No Child Left Behind, but none brought forward either
Texas education miracle wasn't
Education in Texas was the recipient of boxcar loads of attention a few years ago. When it was in the news, it played to the tune of a mariachi band. George W. Bush rode into the White House, or at least into the Supreme Court, partly because he claimed mastery of one of the major domestic dilemmas in the country -- the failure of our schools to teach and graduate more literate people. Bush then appointed the man he claimed had shepherded the Texas education miracle, Rod Paige, U.S. secretary of education. Now, cue the violins. The truth about the alleged miracle has emerged. The 'miracle' seems to have consisted of frauds on several levels.
The Houston Chronicle reports the Texas has the highest proportion of dropouts in the country, and, it is not improving.
For the second straight year, Texas has the lowest percentage of high school graduates in the nation, according to a U.S. Census Bureau study released Tuesday.

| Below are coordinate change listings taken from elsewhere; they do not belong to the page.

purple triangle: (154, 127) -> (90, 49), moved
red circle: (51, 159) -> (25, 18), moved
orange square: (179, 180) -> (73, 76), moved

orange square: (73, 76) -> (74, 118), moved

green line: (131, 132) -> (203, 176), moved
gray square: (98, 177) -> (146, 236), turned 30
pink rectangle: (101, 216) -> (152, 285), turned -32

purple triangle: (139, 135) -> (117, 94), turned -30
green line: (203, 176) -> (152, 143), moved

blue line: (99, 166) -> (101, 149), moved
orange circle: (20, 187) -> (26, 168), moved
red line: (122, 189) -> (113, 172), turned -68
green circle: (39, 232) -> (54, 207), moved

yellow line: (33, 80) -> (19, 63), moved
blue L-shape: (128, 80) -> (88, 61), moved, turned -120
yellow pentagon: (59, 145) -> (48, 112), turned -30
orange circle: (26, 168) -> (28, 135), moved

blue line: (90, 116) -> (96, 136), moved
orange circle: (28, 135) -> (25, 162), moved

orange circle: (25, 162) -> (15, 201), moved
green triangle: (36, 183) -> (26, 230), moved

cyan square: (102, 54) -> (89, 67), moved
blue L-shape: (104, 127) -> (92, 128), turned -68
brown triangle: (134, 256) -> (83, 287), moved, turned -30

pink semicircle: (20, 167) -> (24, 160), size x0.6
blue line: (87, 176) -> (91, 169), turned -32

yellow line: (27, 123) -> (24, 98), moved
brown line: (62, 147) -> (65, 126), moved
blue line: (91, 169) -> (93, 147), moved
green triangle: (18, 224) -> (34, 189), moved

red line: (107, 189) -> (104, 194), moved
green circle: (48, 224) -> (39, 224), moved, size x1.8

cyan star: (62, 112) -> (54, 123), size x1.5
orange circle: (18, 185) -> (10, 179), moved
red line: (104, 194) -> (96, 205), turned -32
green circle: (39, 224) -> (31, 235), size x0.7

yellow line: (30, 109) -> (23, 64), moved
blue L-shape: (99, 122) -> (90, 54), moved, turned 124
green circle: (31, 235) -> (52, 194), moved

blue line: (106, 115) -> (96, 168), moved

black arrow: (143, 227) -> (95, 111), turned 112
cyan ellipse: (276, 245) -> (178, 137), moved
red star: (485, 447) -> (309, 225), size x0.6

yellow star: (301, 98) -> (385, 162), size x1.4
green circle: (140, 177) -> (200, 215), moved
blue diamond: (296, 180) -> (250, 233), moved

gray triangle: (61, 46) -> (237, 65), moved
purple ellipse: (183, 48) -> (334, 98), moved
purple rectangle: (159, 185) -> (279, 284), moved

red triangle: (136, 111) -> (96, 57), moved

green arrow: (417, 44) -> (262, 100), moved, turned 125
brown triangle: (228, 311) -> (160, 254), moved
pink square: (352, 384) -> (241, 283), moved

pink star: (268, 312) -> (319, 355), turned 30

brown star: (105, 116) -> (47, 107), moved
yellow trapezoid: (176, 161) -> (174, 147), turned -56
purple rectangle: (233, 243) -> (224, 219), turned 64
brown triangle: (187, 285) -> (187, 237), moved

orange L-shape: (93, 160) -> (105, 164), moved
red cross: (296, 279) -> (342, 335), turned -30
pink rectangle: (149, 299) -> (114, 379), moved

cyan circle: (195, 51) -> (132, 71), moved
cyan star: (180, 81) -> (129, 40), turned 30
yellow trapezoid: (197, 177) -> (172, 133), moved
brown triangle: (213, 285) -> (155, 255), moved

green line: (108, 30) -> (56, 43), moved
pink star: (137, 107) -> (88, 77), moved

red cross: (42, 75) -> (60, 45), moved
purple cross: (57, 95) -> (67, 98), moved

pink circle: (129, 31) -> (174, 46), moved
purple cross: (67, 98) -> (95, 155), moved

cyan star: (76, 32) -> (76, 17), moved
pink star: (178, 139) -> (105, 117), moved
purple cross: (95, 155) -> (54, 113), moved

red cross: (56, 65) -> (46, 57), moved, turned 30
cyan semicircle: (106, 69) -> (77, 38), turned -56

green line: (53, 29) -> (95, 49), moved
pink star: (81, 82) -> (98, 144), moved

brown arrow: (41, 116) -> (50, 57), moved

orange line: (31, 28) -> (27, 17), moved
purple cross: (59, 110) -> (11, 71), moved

Seventy-seven percent of Texans age 25 and older had a high school degree in 2003, the same percentage as a decade earlier, when Texas ranked 39th in the country. So while other states have seen their graduation rates improve -- a record 85 percent of Americans have high school degrees -- Texas is treading water.
Let me state on the front page here that anyone that want to bring me grief because I link to any particular person should not even consider complaining. Just keep stepping.